I tested on bhyve with bhyvectl --inject-nmi using all combinations
of the relevant sysctls.

Diff Detail

rS FreeBSD src repository
Automatic diff as part of commit; lint not applicable.
Automatic diff as part of commit; unit tests not applicable.

Event Timeline

829 ↗(On Diff #70945)

0xff is unexplainable, why not 3 ?

864 ↗(On Diff #70945)

Why keep this line under #ifdef KDB? IMO it would be cleaner have if (!claimed && panic_on_nmi != 0) panic(); statement unconditional at the very end of the function.

vangyzen added inline comments.
829 ↗(On Diff #70945)

I'm allowing for future expansion without further churn in the interface. For example, we can query the IPMI BMC to determine whether an NMI is due to a watchdog timeout. We could use another bit to distinguish those.

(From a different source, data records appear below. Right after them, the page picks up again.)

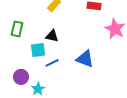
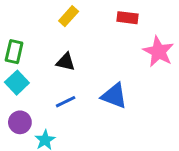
cyan square: (38, 50) -> (17, 83), moved, turned -35

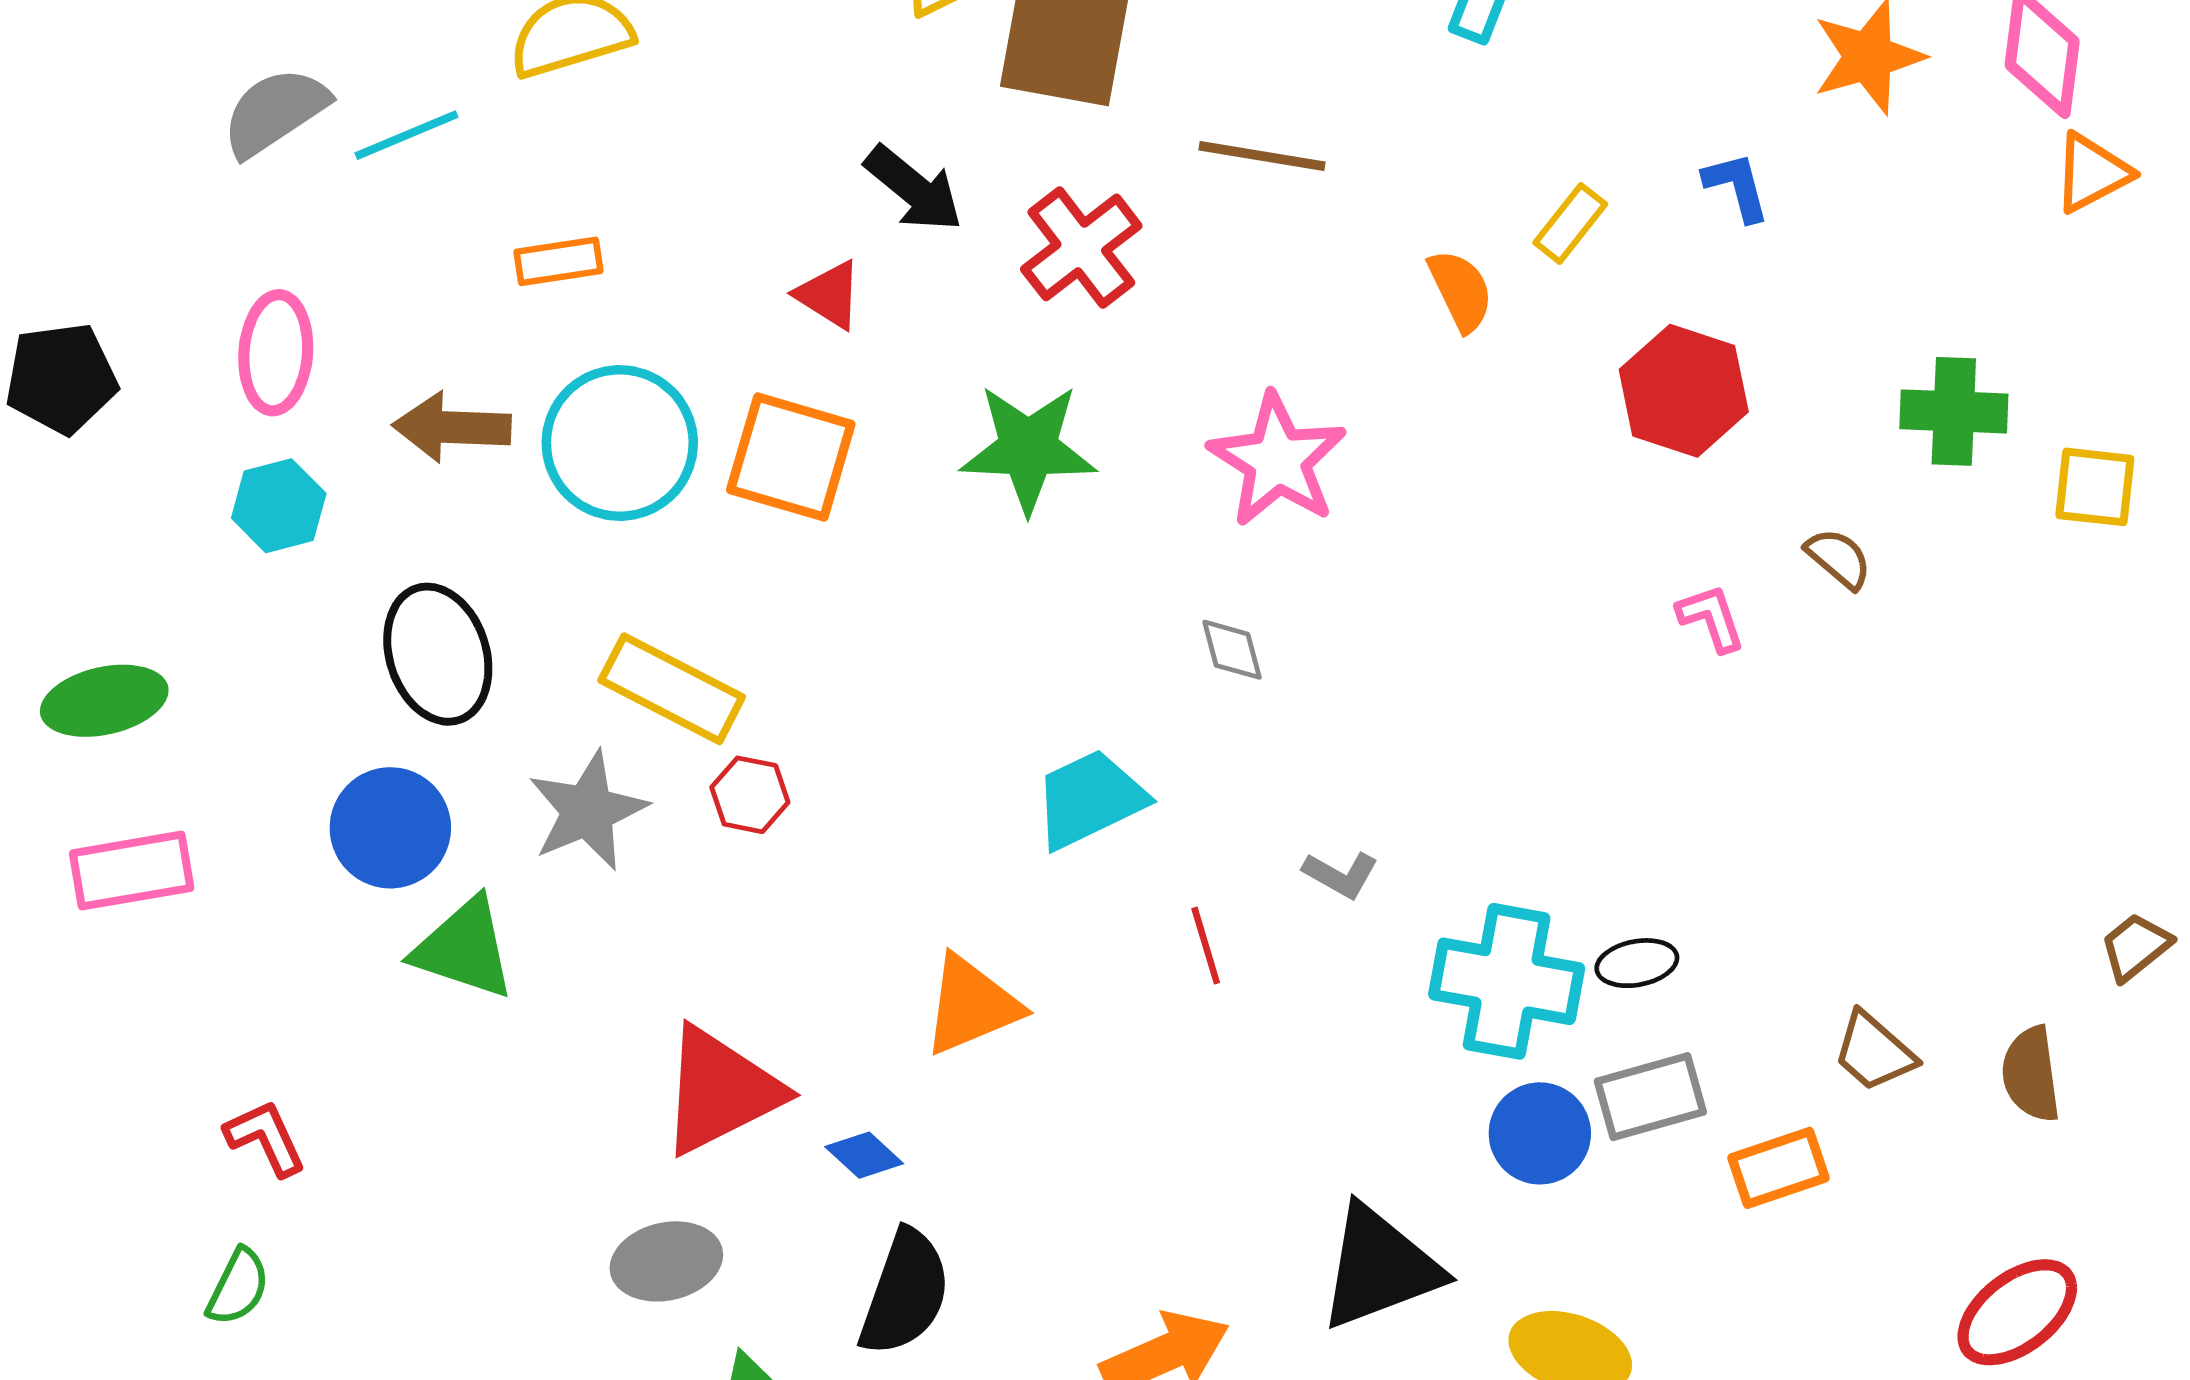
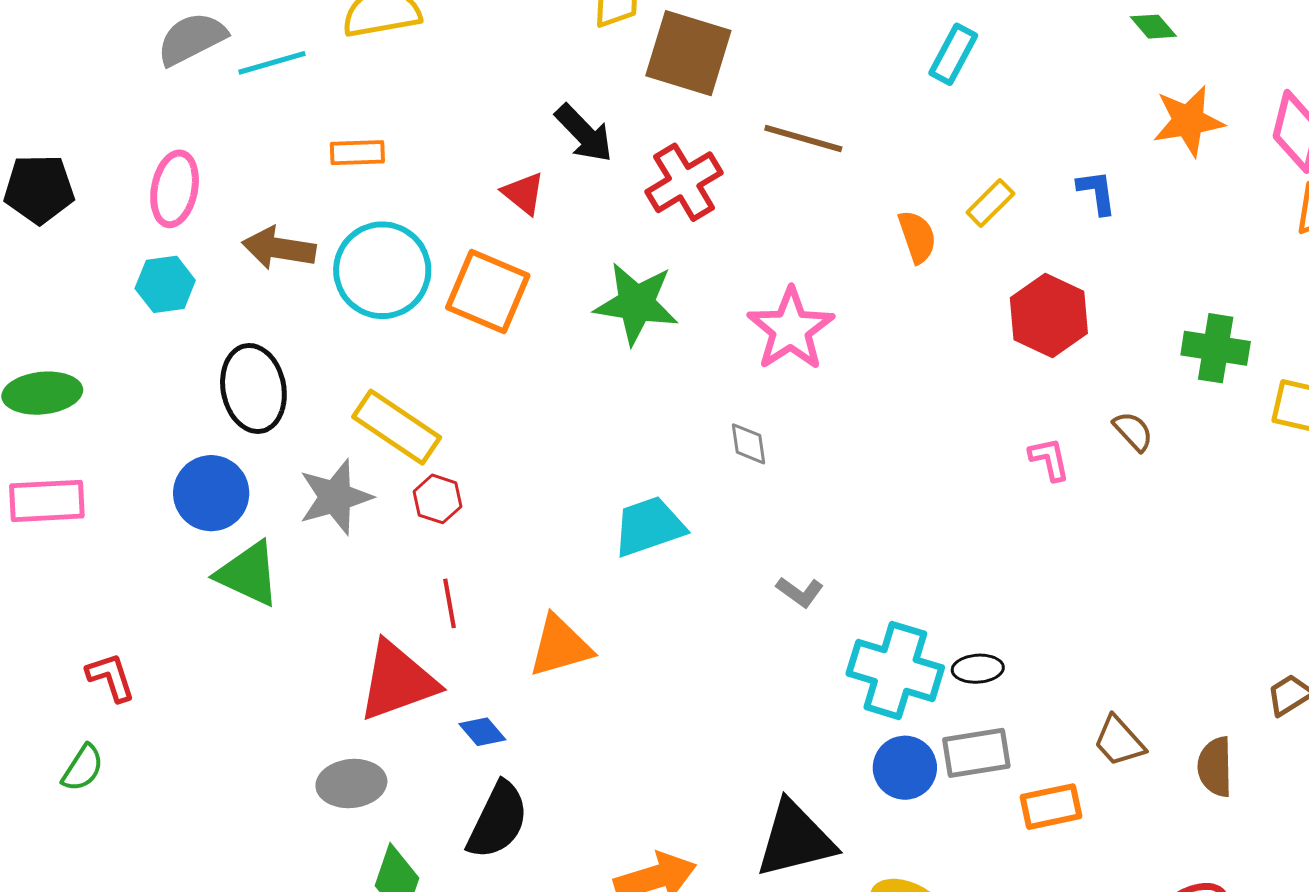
red line: (1206, 946) -> (449, 603), moved

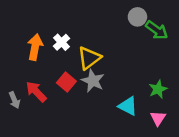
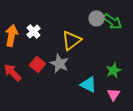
gray circle: (137, 17) -> (96, 18), moved
yellow triangle: (89, 58) -> (71, 40), moved

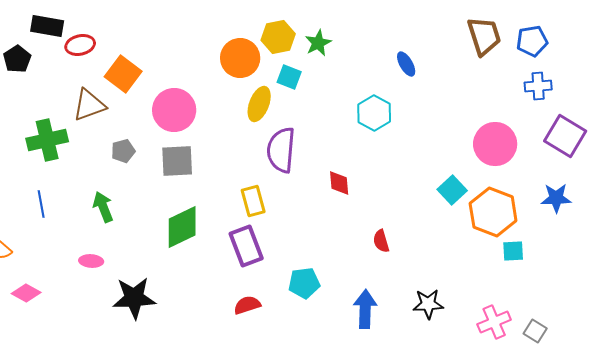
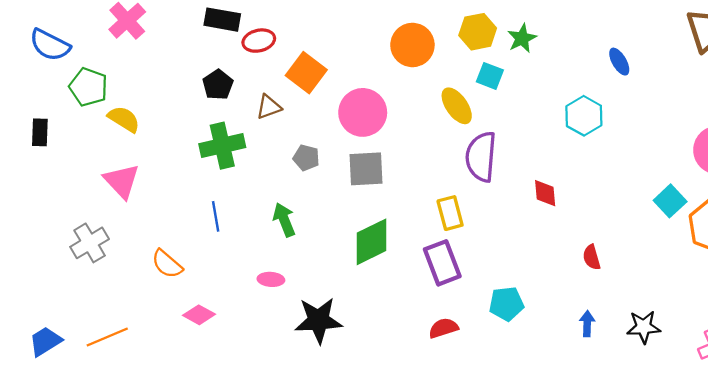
orange circle: (240, 58) -> (412, 45), moved
black pentagon: (17, 59) -> (218, 85), moved
yellow ellipse: (259, 104) -> (457, 106), turned -56
brown triangle: (89, 105) -> (269, 107), size x0.7
gray pentagon: (123, 151) -> (306, 158), turned 30
blue arrow: (365, 309) -> (587, 324), moved, size x0.6

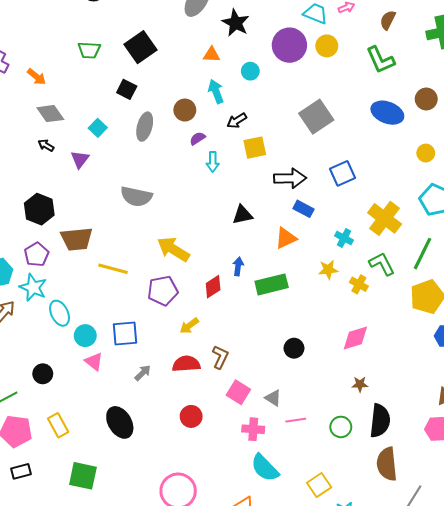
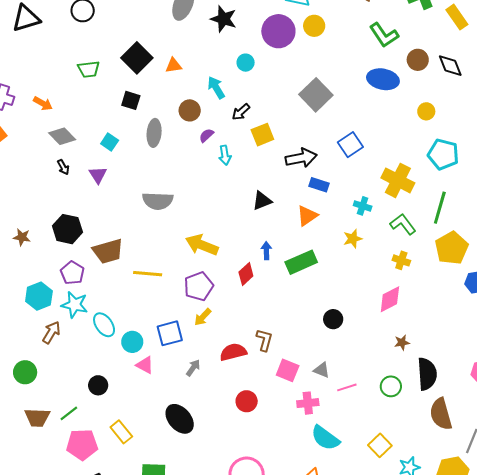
orange triangle: (211, 55) -> (174, 65), moved
green L-shape: (380, 60) -> (384, 35), moved
black arrow: (46, 145) -> (63, 167), turned -140
yellow cross: (359, 284) -> (401, 260), moved
yellow arrow: (189, 326) -> (203, 317), moved

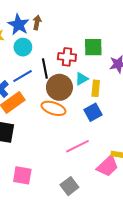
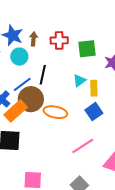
brown arrow: (37, 22) -> (34, 39), moved
red cross: (67, 57) -> (59, 40), moved
black line: (45, 69) -> (43, 75), turned 30
brown circle: (59, 87) -> (31, 99), moved

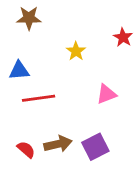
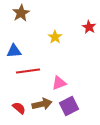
brown star: (29, 18) -> (21, 13), turned -30
pink triangle: (106, 94) -> (59, 83), moved

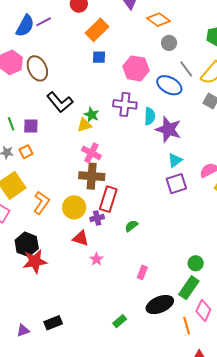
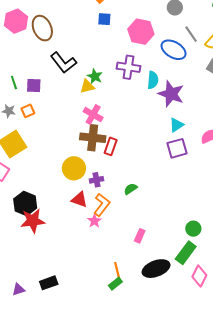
red rectangle: (108, 199) -> (111, 146), moved, size x0.7
orange L-shape: (41, 203) -> (102, 205), moved
orange line: (187, 326) -> (117, 271), moved

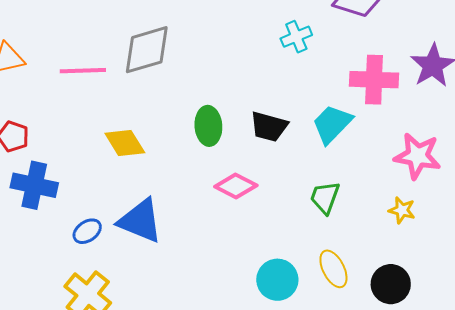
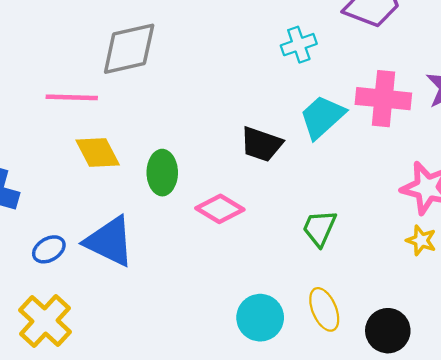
pink line: (83, 71) -> (72, 97), moved
cyan trapezoid: (332, 124) -> (322, 117), moved
green ellipse: (208, 126) -> (162, 173), moved
yellow star: (402, 210) -> (421, 240), moved

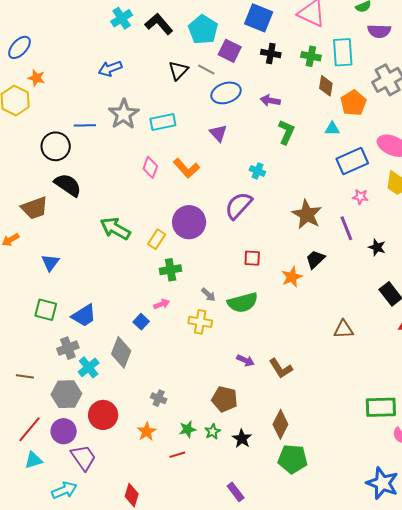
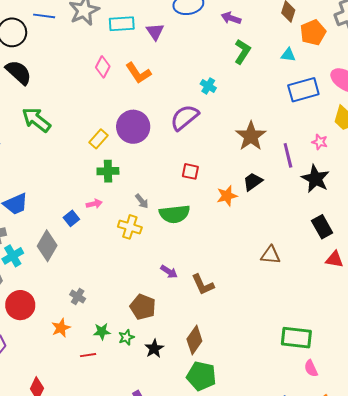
purple triangle: (218, 133) -> (155, 32), moved
pink star: (360, 197) -> (320, 142), moved
green arrow: (115, 228) -> (36, 120), moved
black star: (377, 247) -> (315, 179), size x1.6

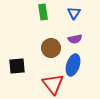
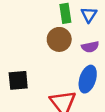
green rectangle: (43, 12) -> (65, 13), moved
brown circle: (51, 48) -> (59, 39), moved

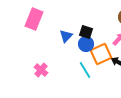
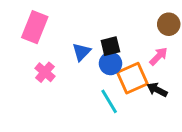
black square: (86, 32) -> (110, 46), turned -32
pink cross: (41, 70) -> (45, 72), moved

If an admin wants the box to panic for all NMIs, even those we don't distinguish yet, he/she can set this to 0xff.

864 ↗(On Diff #70945)

Effectively, this is the final !claimed && panic_on_nmi case. I suppose I could remove the & 2 from the condition.

If I move the !claimed after the #endif, I can imagine some analysis tools complaining that the test is useless in the !KDB case, which it is.

864 ↗(On Diff #70945)

Well, no, I like it with & 2, and I think it should stay this way.

IMO a deficiency in the analysis tool should not preclude us from structuring code in the natural way. This pattern of compiling out something that makes the code looks strange after processing all ifdefs is too common.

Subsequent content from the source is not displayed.